A 68-year-old male patient has been experiencing painful right knee and difficulty in walking for the past three years. He has a medical history of diabetes, hypertension, and CKD 3 with an eGFR of 45 ml/min. The patient is currently taking aspirin, amlodipine, metformin, and citalopram. During a routine check-up, his serum urate level was found to be 521 μmol/L (210-415). What should be the next course of action in his treatment plan?

MRCP2-4626

A 49-year-old man presents with complaints of pain and limited range of motion in his right elbow. He denies any recent injury or trauma. He has no significant medical history and works as a plumber. He is a non-smoker but consumes 35 units of alcohol per week and is not interested in exercising.

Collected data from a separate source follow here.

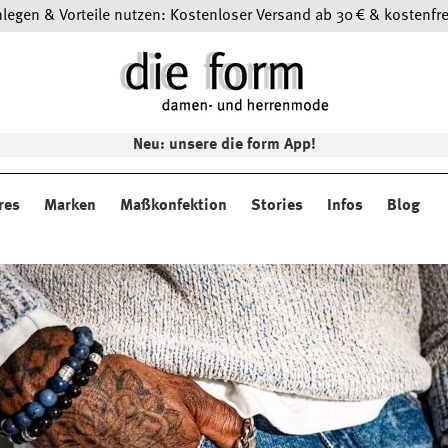
egen & Vorteile nutzen: Kostenloser Versand ab 30 € & kostenfre
Neu: unsere die form App!
res
Marken
Maßkonfektion
Stories
Infos
Blog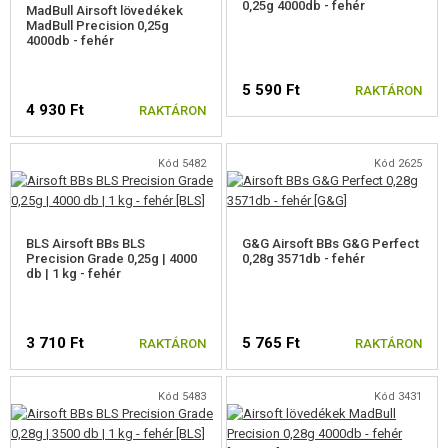
0,25g 4000db - fehér
MadBull Airsoft lövedékek
MadBull Precision 0,25g
4000db - fehér
5 590 Ft
RAKTÁRON
4 930 Ft
RAKTÁRON
Kód 5482
Kód 2625
BLS Airsoft BBs BLS
G&G Airsoft BBs G&G Perfect
Precision Grade 0,25g | 4000
0,28g 3571db - fehér
db | 1 kg - fehér
3 710 Ft
5 765 Ft
RAKTÁRON
RAKTÁRON
Kód 5483
Kód 3431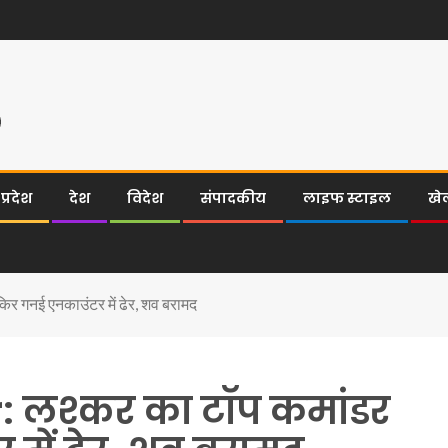
्रदेश
देश
विदेश
संपादकीय
लाइफ स्टाइल
खे
 गनई एनकाउंटर में ढेर, शव बरामद
 लश्कर का टॉप कमांडर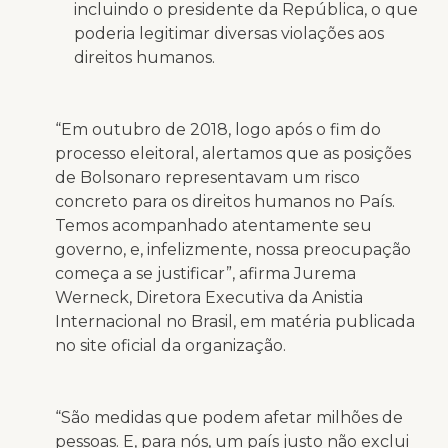
incluindo o presidente da República, o que
poderia legitimar diversas violações aos
direitos humanos.
“Em outubro de 2018, logo após o fim do
processo eleitoral, alertamos que as posições
de Bolsonaro representavam um risco
concreto para os direitos humanos no País.
Temos acompanhado atentamente seu
governo, e, infelizmente, nossa preocupação
começa a se justificar”, afirma Jurema
Werneck, Diretora Executiva da Anistia
Internacional no Brasil, em matéria publicada
no site oficial da organização.
“São medidas que podem afetar milhões de
pessoas. E, para nós, um país justo não exclui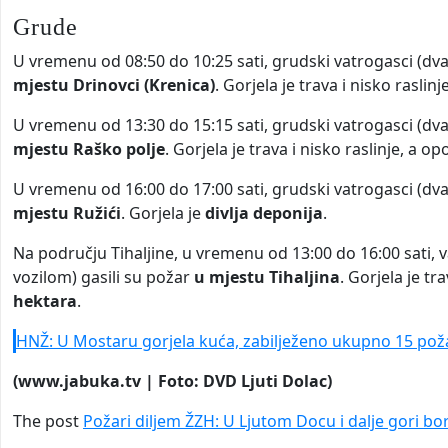
Grude
U vremenu od 08:50 do 10:25 sati, grudski vatrogasci (dv
mjestu Drinovci (Krenica)
. Gorjela je trava i nisko rasli
U vremenu od 13:30 do 15:15 sati, grudski vatrogasci (dv
mjestu Raško polje
. Gorjela je trava i nisko raslinje, a 
U vremenu od 16:00 do 17:00 sati, grudski vatrogasci (dv
mjestu Ružići
. Gorjela je
divlja deponija
.
Na području Tihaljine, u vremenu od 13:00 do 16:00 sati, 
vozilom) gasili su požar
u mjestu Tihaljina
. Gorjela je tr
hektara
.
HNŽ: U Mostaru gorjela kuća, zabilježeno ukupno 15 pož
(www.jabuka.tv | Foto: DVD Ljuti Dolac)
The post
Požari diljem ŽZH: U Ljutom Docu i dalje gori b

Upon examination, there is no swelling or effusion present. The patient experiences increased pain during wrist extension and supination while the elbow is extended. There are no motor or sensory deficits noted.

What is the probable diagnosis?

MRCP2-4627

A 55-year-old patient has recently been diagnosed with rheumatoid arthritis during a severe flare-up. The patient has been prescribed methotrexate 15 mg once a week, folic acid 5mg once a week, hydroxychloroquine 200mg twice a day, naproxen 250 mg three times a day, and prednisolone 15mg once a day. After a month, the patient reports experiencing mouth ulcers. The patient’s blood test results are as follows:

– Hemoglobin (Hb): 142 g/l
– Platelets: 225 * 109/l
– White blood cells (WBC): 6 * 109/l
– Sodium (Na+): 136 mmol/l
– Potassium (K+): 4.2 mmol/l
– Urea: 4 mmol/l
– Creatinine: 95 µmol/l
– Bilirubin: 6 µmol/l
– Alkaline phosphatase (ALP): 105 u/l
– Alanine transaminase (ALT): 92 u/l

What is the most appropriate action to take in response to the patient’s symptoms and blood test results?

MRCP2-4628

A 67-year-old man presents to an outpatient respiratory clinic with a 3-month history of weight loss, cough, weakness and intermittent haemoptysis. His past medical history includes type 2 diabetes and hypertension. He is on regular amlodipine, ramipril and metformin. He has smoked 15 cigarettes daily for approximately 40 years. He denies alcohol or recreational drug use.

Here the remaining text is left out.